A divisive European debate over the green credentials of biofuels has stalled investment and threatens the future of some producers, but could also create lucrative opportunities, companies said on Tuesday.
After a two-year investigation, the European Commission has decided that the complex issue of “indirect land use change” (ILUC) can lessen carbon savings from biofuels. In July it may announce moves to curb the least sustainable — possibly by raising an EU-wide sustainability benchmark.
“Such a factor would render the European biofuel industry no longer viable,” the European Renewable Ethanol Association and the European farmers’ body Copa-Cogeca said on Tuesday. “ILUC is far too complex an issue for any quick policy fix.”
The battle over ILUC has thrown into doubt EU plans to create a $17 billion annual market for biofuels from producers such as France, Germany, Brazil, Malaysia and Indonesia.
“It has sent a lot of signals to investors that the policy environment is uncertain,” Kare Riis Nielsen, head of EU affairs at Danish enzymes producers Novozymes, told Reuters. “The whole industry is suffering from that.”

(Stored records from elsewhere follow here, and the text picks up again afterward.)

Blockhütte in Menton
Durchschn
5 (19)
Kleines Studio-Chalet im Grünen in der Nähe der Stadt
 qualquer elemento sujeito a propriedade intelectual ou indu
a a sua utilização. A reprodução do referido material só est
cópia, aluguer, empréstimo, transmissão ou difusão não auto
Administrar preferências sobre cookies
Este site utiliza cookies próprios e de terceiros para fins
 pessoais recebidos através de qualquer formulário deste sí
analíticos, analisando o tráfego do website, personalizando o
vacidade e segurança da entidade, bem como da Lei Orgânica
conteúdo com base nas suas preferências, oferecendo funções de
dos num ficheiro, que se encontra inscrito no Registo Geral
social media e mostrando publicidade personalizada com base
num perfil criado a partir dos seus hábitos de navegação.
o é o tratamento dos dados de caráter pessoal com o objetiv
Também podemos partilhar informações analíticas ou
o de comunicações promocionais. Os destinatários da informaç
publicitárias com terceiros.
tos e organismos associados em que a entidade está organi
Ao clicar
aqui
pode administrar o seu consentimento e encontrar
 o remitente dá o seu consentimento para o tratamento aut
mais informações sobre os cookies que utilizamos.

But the very greenest of biofuels, such as the next-generation biofuels Novozymes is involved in creating, could also benefit from the EU’s review of biofuels strategy.

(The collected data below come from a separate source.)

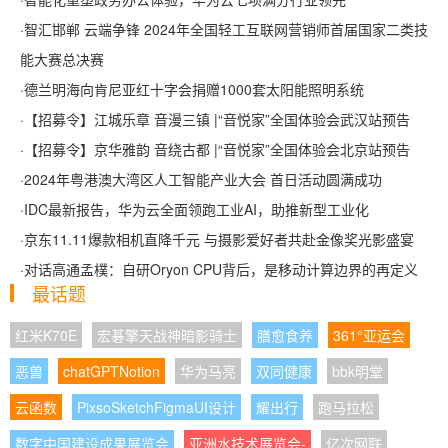
·
智汇邯郸 云端争锋 2024年全国轻工互联网营销师首届国家二类技
能大赛总决赛
·
德兰明海向肯尼亚红十字会捐赠1000套太阳能照明系统
·
【招募令】江城乐章 音漫三镇 |“音悦家”全国体验会武汉站预告
·
【招募令】京华雅韵 音绕古都 |“音悦家”全国体验会北京站预告
·
2024年粤港澳大湾区人工智能产业大会 首日活动圆满成功
·
IDC最新报告，华为云全面领跑工业AI，助推新型工业化
·
京东11.11爆款相机直降千元 与摄影爱好者共赴金像奖光影盛宴
·
对话高通孟樸：自研Oryon CPU背后，是移动计算边界的再定义
最话题
红米K70E
宏碁擎天战神暗影骑士
膳愈食养
361°亚运会
恶兽
chatGPTNotion
华为马亮
双同健康
bbk明堂
云函数
PixsoSketchFigmaUI设计
耀出行
跑马拉松
数字中国建设成果展览会
亚洲水技术展览会-
亿次网联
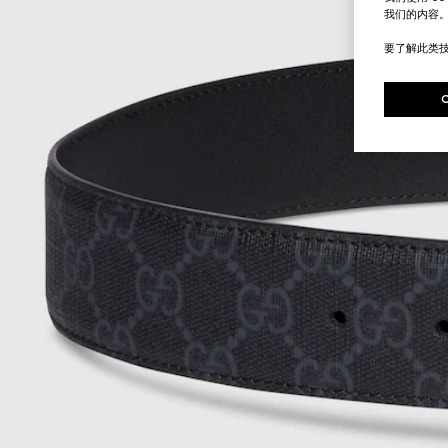
我们的内容
要了解此类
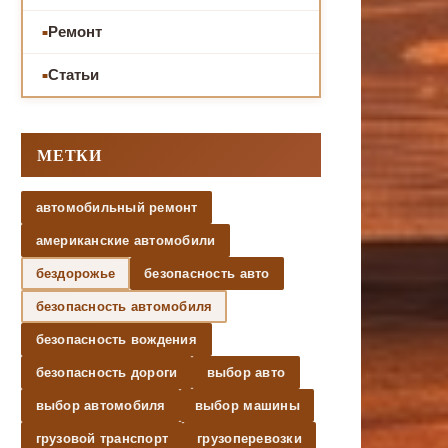
Ремонт
Статьи
МЕТКИ
автомобильный ремонт
американские автомобили
бездорожье
безопасность авто
безопасность автомобиля
безопасность вождения
безопасность дороги
выбор авто
выбор автомобиля
выбор машины
грузовой транспорт
грузоперевозки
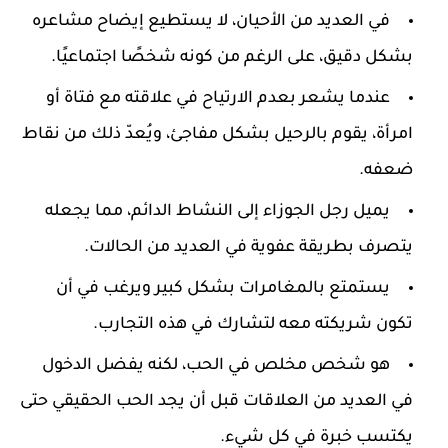
في العديد من الأحيان، لا يستطيع إيضاح مشاعره
بشكل دقيق، على الرغم من كونه شخصًا اجتماعيًا.
عندما يشعر بعدم الارتياح في علاقته مع فتاة أو
امرأة، يقوم بالرحيل بشكل مفاجئ، ويُعدّ ذلك من نقاط
ضعفه.
يميل رجل الجوزاء إلى النشاط الدائم، مما يجعله
يتصرف بطريقة عفوية في العديد من الحالات.
يستمتع بالمغامرات بشكل كبير ويرغب في أن
تكون شريكته معه لتشارك في هذه التجارب.
هو شخص مخلص في الحب، لكنه يفضل الدخول
في العديد من العلاقات قبل أن يجد الحب الحقيقي حتى
يكتسب خبرة في كل شيء.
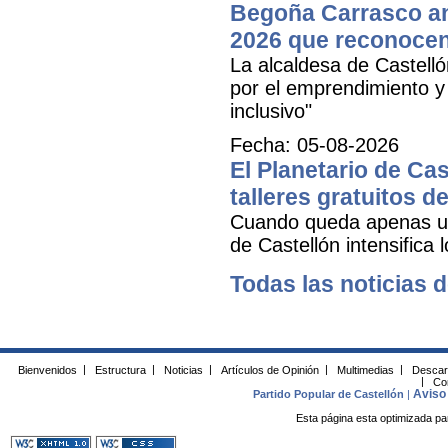
Begoña Carrasco an
2026 que reconocen 
La alcaldesa de Castell
por el emprendimiento y 
inclusivo"
Fecha: 05-08-2026
El Planetario de Cas
talleres gratuitos d
Cuando queda apenas una
de Castellón intensifica 
Todas las noticias d
Bienvenidos
|
Estructura
|
Noticias
|
Artículos de Opinión
|
Multimedias
|
Descar
|
Co
Aviso 
Partido Popular de Castellón
|
Esta página esta optimizada pa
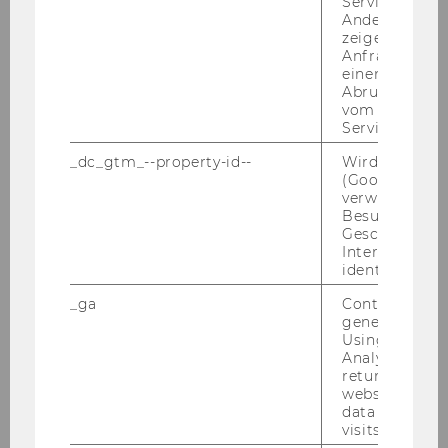
Service abzur
Andere mögli
zeigen Opt-ou
Anfrage im G
einen Fehler 
Abrufen einer
vom AMP Clie
Service an.
_dc_gtm_--property-id--
Wird von Dou
(Google Tag 
verwendet, u
Besucher nach
Geschlecht o
Interessen zu
identifizieren.
Doris Phiri
_ga
Contains a r
generated use
doris.phiri@wu.ac.at
Using this ID
Analytics can
+43/1/31336-4702
returning use
website and 
+43/1/31336-904702
data from pre
visits.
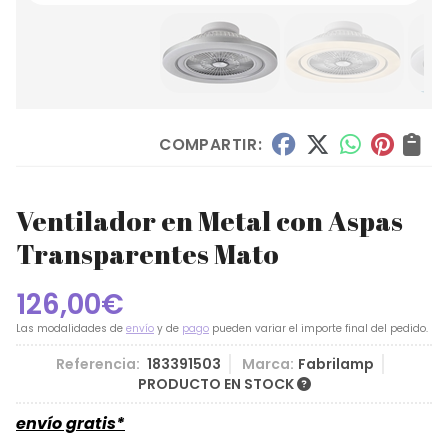
COMPARTIR:
Ventilador en Metal con Aspas
Transparentes Mato
126,00
€
Las modalidades de
envío
y de
pago
pueden variar el importe final del pedido.
Referencia:
183391503
Marca:
Fabrilamp
PRODUCTO EN STOCK
envío gratis*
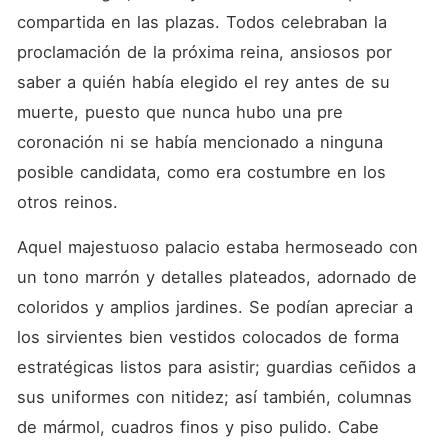
compartida en las plazas. Todos celebraban la 
proclamación de la próxima reina, ansiosos por 
saber a quién había elegido el rey antes de su 
muerte, puesto que nunca hubo una pre 
coronación ni se había mencionado a ninguna 
posible candidata, como era costumbre en los 
otros reinos.
Aquel majestuoso palacio estaba hermoseado con 
un tono marrón y detalles plateados, adornado de 
coloridos y amplios jardines. Se podían apreciar a 
los sirvientes bien vestidos colocados de forma 
estratégicas listos para asistir; guardias ceñidos a 
sus uniformes con nitidez; así también, columnas 
de mármol, cuadros finos y piso pulido. Cabe 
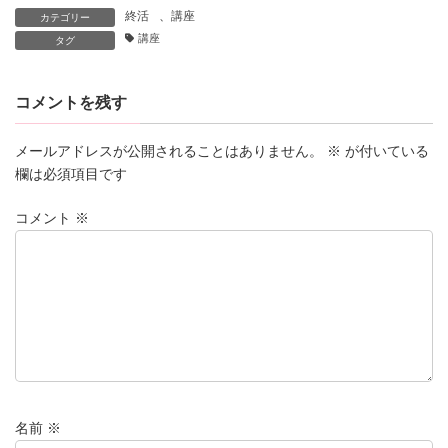
終活
、
講座
カテゴリー
講座
タグ
コメントを残す
メールアドレスが公開されることはありません。
※
が付いている
欄は必須項目です
コメント
※
名前
※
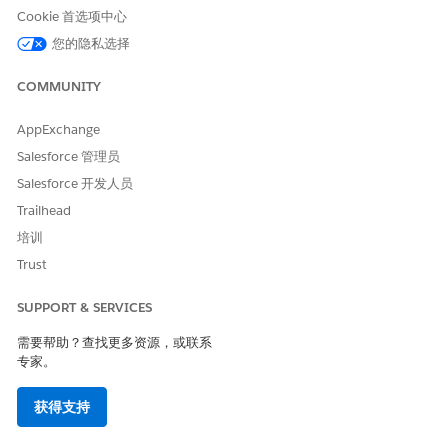
Cookie 首选项中心
安全中心用户权限的安全中心
和安全客服人员。
您的隐私选择
COMMUNITY
指南和注意事项
为关联调查结果、时间线条目和受影响的实
SaveInvestigation
AppExchange
例奠定了基础。
Salesforce 管理员
通过在不存在 ID 时创建新调查或在提供 ID 时更新当前记录来
Salesforce 开发人员
执行更新插入操作。
Trailhead
保留分析期间发现的调查详细信息，并将其保存到永久存储，以
便数据可供以后使用。
培训
跟踪调查类别、风险级别和状态。
Trust
SUPPORT & SERVICES
本文章是否解决您的问题？
需要帮助？查找更多资源，或联系
专家。
请与我们共享您的想法，以便我们进行改进！
是
否
获得支持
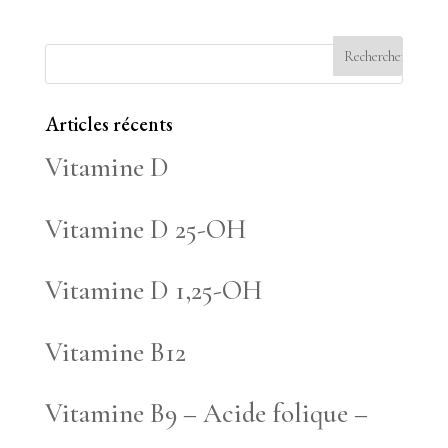
Articles récents
Vitamine D
Vitamine D 25-OH
Vitamine D 1,25-OH
Vitamine B12
Vitamine B9 – Acide folique –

“What’s most important now is that we come out of this with crisp, clear signals to the investment community and consumers,” said Nielsen. “ILUC could create a window of opportunity.”
WHAT IS ILUC?
The concept of “indirect land-use change” is relatively new, and still being developed, so it is not surprising that industry is reluctant to accept it.
In essence, it means that if you take a field of grain and switch the crop to biofuel, somebody somewhere will go hungry unless those missing tonnes of grain are grown elsewhere.

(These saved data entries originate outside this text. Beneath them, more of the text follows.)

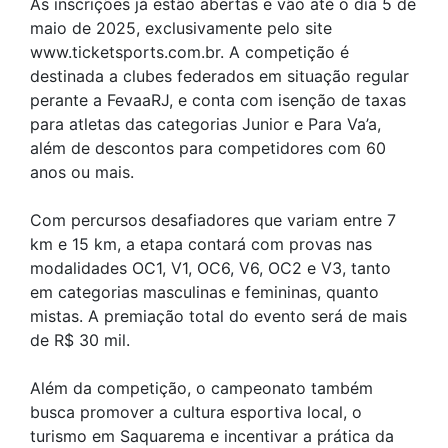
As inscrições já estão abertas e vão até o dia 5 de
maio de 2025, exclusivamente pelo site
www.ticketsports.com.br. A competição é
destinada a clubes federados em situação regular
perante a FevaaRJ, e conta com isenção de taxas
para atletas das categorias Junior e Para Va’a,
além de descontos para competidores com 60
anos ou mais.
Com percursos desafiadores que variam entre 7
km e 15 km, a etapa contará com provas nas
modalidades OC1, V1, OC6, V6, OC2 e V3, tanto
em categorias masculinas e femininas, quanto
mistas. A premiação total do evento será de mais
de R$ 30 mil.
Além da competição, o campeonato também
busca promover a cultura esportiva local, o
turismo em Saquarema e incentivar a prática da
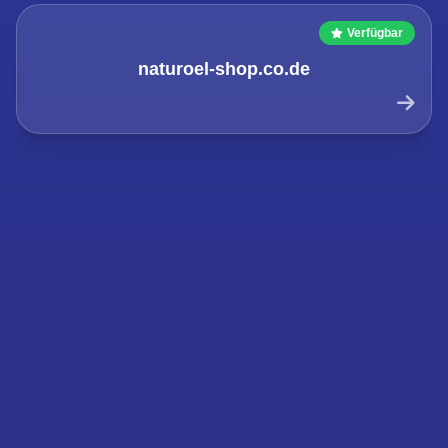
Verfügbar
naturoel-shop.co.de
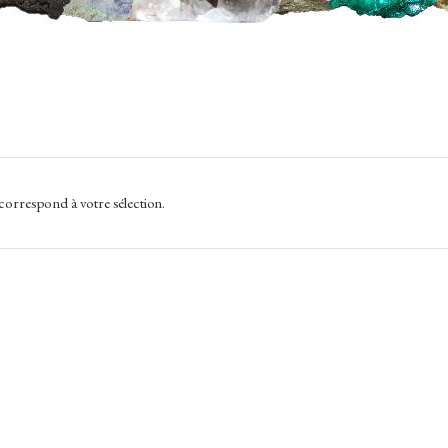
correspond à votre sélection.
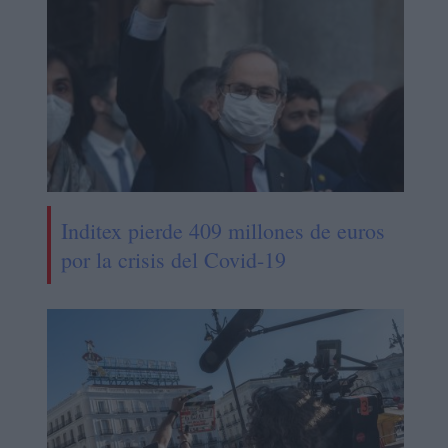
Inditex pierde 409 millones de euros
por la crisis del Covid-19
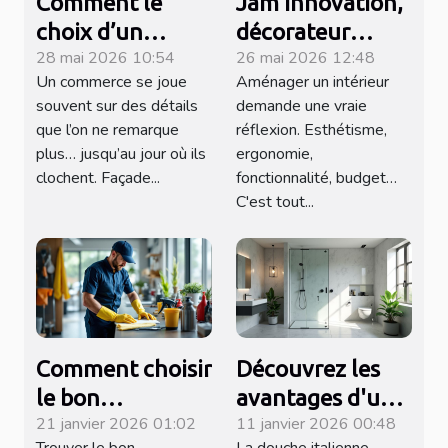
Comment le
Jam Innovation,
choix d’un
décorateur
28 mai 2026 10:54
26 mai 2026 12:48
peintre local
d'intérieur
Un commerce se joue
Aménager un intérieur
redéfinit votre
réputé à Orgeval
souvent sur des détails
demande une vraie
expérience en
et sa périphérie !
que l’on ne remarque
réflexion. Esthétisme,
magasin
plus… jusqu’au jour où ils
ergonomie,
clochent. Façade...
fonctionnalité, budget…
C'est tout...
Comment choisir
Découvrez les
le bon
avantages d'une
21 janvier 2026 01:02
11 janvier 2026 00:48
prestataire pour
douche italienne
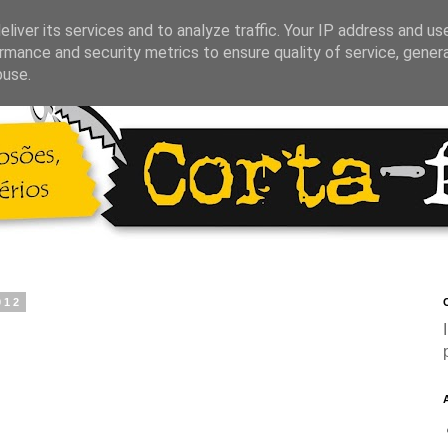
liver its services and to analyze traffic. Your IP address and us
rmance and security metrics to ensure quality of service, gene
buse.
012
C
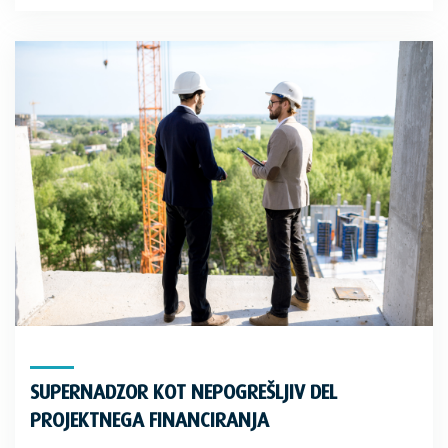
SUPERNADZOR KOT NEPOGREŠLJIV DEL
PROJEKTNEGA FINANCIRANJA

The crops to make up the shortfall could come from anywhere, and economics often dictate that will be in tropical zones, encouraging farmers to cut out new land from forests.
Burning forests to clear that land can pump vast quantities of climate-warming emissions into the atmosphere, enough in theory to cancel out any of the climate benefits the biofuels were meant to bring.
The Commission has run 15 studies on different biofuel crops, which on average conclude that over the next decade Europe’s biofuels policies might have an indirect impact equal to 4.5 million hectares of land — an area the size of Denmark.
Some in the biofuels industry argue that the science is flawed and that the issue could be tackled by a major overhaul of agricultural strategy to improve productivity or by pressing abandoned farmland back into action.
Waste products from biofuels production can also be fed to animals, reducing the pressure on land resources.
EU sources say July’s announcement by the European Commission will broadly endorse the green credentials of bioethanol but raise questions about some sources of biodiesel.
It will also create pressure to speed up the adoption of next-generation biofuels from agricultural residues such as straw, which do not create ILUC and are no longer just a dream, says Novozymes. “It’s not yet cost-competitive, but it will be,” said Nielsen. “The volatility of oil prices makes it a tough guess, but probably by 2020 it can compete with gasoline.”
However, the EU biofuels strategy has so far failed to help next-generation fuels take off and needs tweaking, he added.
“There is no longer a technical barrier. It is a political barrier. We need to incentivise the best performing biofuels. We need support for those that take the first-mover disadvantage.”